All lines from the one with "لیست جامع بهترین" onward, through the last line of the records below, are to be retyped word for word.

Stored data entries
-------

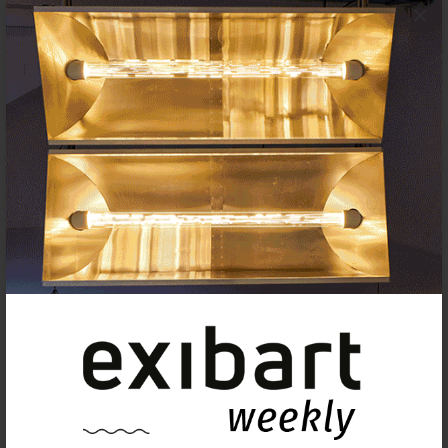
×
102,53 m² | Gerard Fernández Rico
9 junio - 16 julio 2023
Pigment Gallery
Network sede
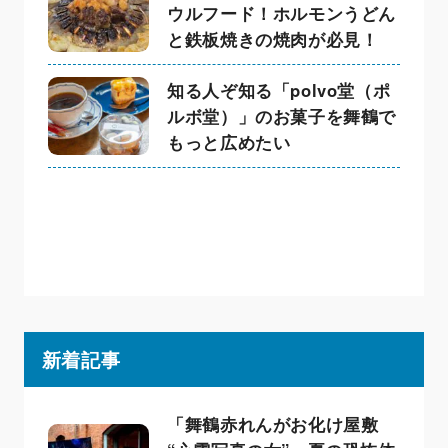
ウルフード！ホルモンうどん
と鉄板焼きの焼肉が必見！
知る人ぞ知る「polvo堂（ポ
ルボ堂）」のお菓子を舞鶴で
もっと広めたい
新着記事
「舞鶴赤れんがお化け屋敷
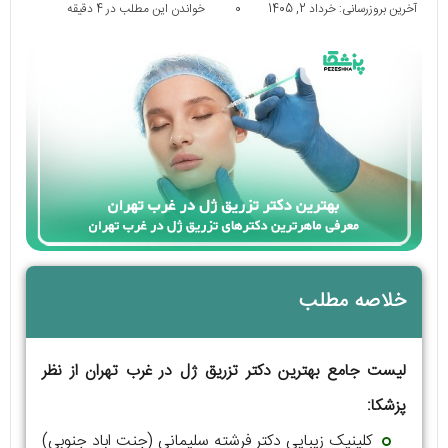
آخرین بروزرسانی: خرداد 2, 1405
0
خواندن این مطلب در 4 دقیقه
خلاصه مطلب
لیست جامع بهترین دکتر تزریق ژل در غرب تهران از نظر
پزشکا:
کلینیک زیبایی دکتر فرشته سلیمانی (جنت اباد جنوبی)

-------

EXERCISE SOLUTION:
لیست جامع بهترین دکتر تزریق ژل در غرب تهران از نظر
پزشکا:
کلینیک زیبایی دکتر فرشته سلیمانی (جنت اباد جنوبی)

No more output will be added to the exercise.